Vu la procédure suivante :
Mme C... B... A... a demandé au tribunal administratif de Paris, premièrement, d'annuler la décision du 30 septembre 2019 par laquelle Pôle emploi a refusé de l'inscrire sur la liste des demandeurs d'emploi, deuxièmement, d'enjoindre à Pôle emploi de l'inscrire sur la liste des demandeurs d'emploi et de lui verser rétroactivement, à compter du 1er septembre 2019, les prestations d'assurance chômage auxquelles elle estime être éligible et d'assortir ce versement des intérêts au taux légal à compter du 24 septembre 2019 et, troisièmement, de condamner Pôle emploi à lui verser la somme de 2 500 euros en réparation du préjudice moral qu'elle estime avoir subi du fait de l'illégalité de la décision du 30 septembre 2019. Par un jugement n° 2016601 du 21 juin 2021, le tribunal administratif de Paris a annulé la décision du 30 septembre 2019, enjoint à Pôle emploi de procéder au réexamen de la demande de Mme B... A... d'inscription sur la liste des demandeurs d'emploi dans un délai de deux mois à compter de la notification du jugement et rejeté le surplus des conclusions de sa demande.
Par un pourvoi sommaire et un mémoire complémentaire, enregistrés les 23 août et 23 novembre 2021 au secrétariat du contentieux du Conseil d'Etat, Pôle emploi demande au Conseil d'Etat :
1°) d'annuler ce jugement ;
2°) de mettre à la charge de Mme B... A... la somme de 3 000 euros au titre de l'article L. 761-1 du code de justice administrative.
Vu les autres pièces du dossier ;
Vu :
- le code du travail ;
- la loi n° 91-647 du 10 juillet 1991 ;
- la loi n° 2008-126 du 13 février 2008 ;
- le code de justice administrative ;
Après avoir entendu en séance publique :
- le rapport de Mme Ariane Piana-Rogez, auditrice,
- les conclusions de M. Arnaud Skzryerbak, rapporteur public ;
La parole ayant été donnée, après les conclusions, à la SCP Boullez, avocat de Pôle emploi et à la SCP Bouzidi, Bouhanna, avocat de Mme B... A... ;
Considérant ce qui suit :
1. Il ressort des pièces du dossier soumis aux juges du fond que, par une décision du 30 septembre 2019, le directeur de l'agence Pôle emploi de Paris Brancion a refusé d'inscrire Mme B... A..., titulaire d'un titre de séjour portant la mention " étudiant ", sur la liste des demandeurs d'emploi au motif que ce titre ne figurait pas sur la liste limitative, définie à l'article R. 5221-48 du code du travail, des titres ouvrant droit à l'inscription sur la liste des demandeurs d'emploi.

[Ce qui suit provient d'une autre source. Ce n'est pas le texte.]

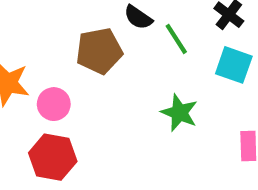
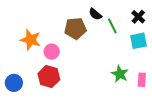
cyan square: (234, 65) -> (139, 41), turned -36
green star: (179, 113) -> (120, 74), moved

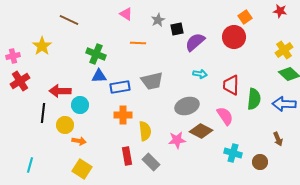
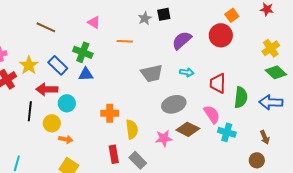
pink triangle: (126, 14) -> (94, 22), moved
brown line: (69, 20) -> (46, 27), moved
black square: (177, 29) -> (164, 14), moved
yellow star: (42, 46) -> (29, 65), moved
gray trapezoid: (152, 81) -> (152, 73), moved
blue rectangle: (120, 87) -> (58, 65), moved, turned 54
cyan cross: (233, 153) -> (227, 132), moved
brown circle: (260, 162) -> (257, 160), moved

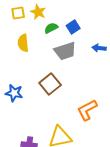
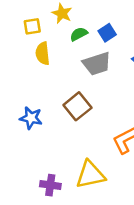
yellow square: (18, 13) -> (32, 26), moved

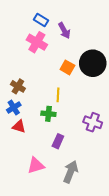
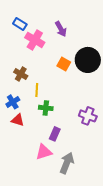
blue rectangle: (41, 20) -> (20, 24), moved
brown cross: (18, 86) -> (21, 74), moved
yellow line: (58, 95) -> (37, 90), moved
pink triangle: (36, 165) -> (44, 152), moved

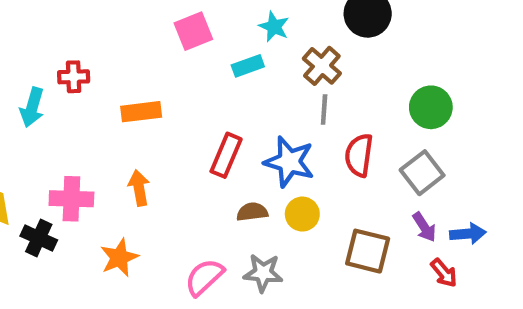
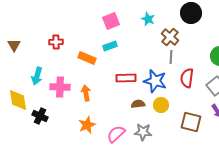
cyan rectangle: (248, 66) -> (110, 46), moved
cyan arrow: (32, 107) -> (37, 76), moved
orange rectangle: (141, 112) -> (87, 58), turned 30
red rectangle: (226, 155) -> (126, 78), turned 66
pink cross: (71, 199) -> (60, 87), moved
orange star: (119, 258) -> (87, 125), moved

Par un jugement du 21 juin 2021, contre lequel Pôle emploi se pourvoit en cassation, le tribunal administratif de Paris a annulé la décision du 30 septembre 2019, enjoint à Pôle emploi de procéder au réexamen de la demande de Mme B... A... d'inscription sur la liste des demandeurs d'emploi et rejeté le surplus des conclusions de Mme B... A..., tendant à ce qu'il soit enjoint à Pôle emploi de lui verser rétroactivement les prestations d'assurance chômage et à la condamnation de Pôle emploi à réparer son préjudice moral.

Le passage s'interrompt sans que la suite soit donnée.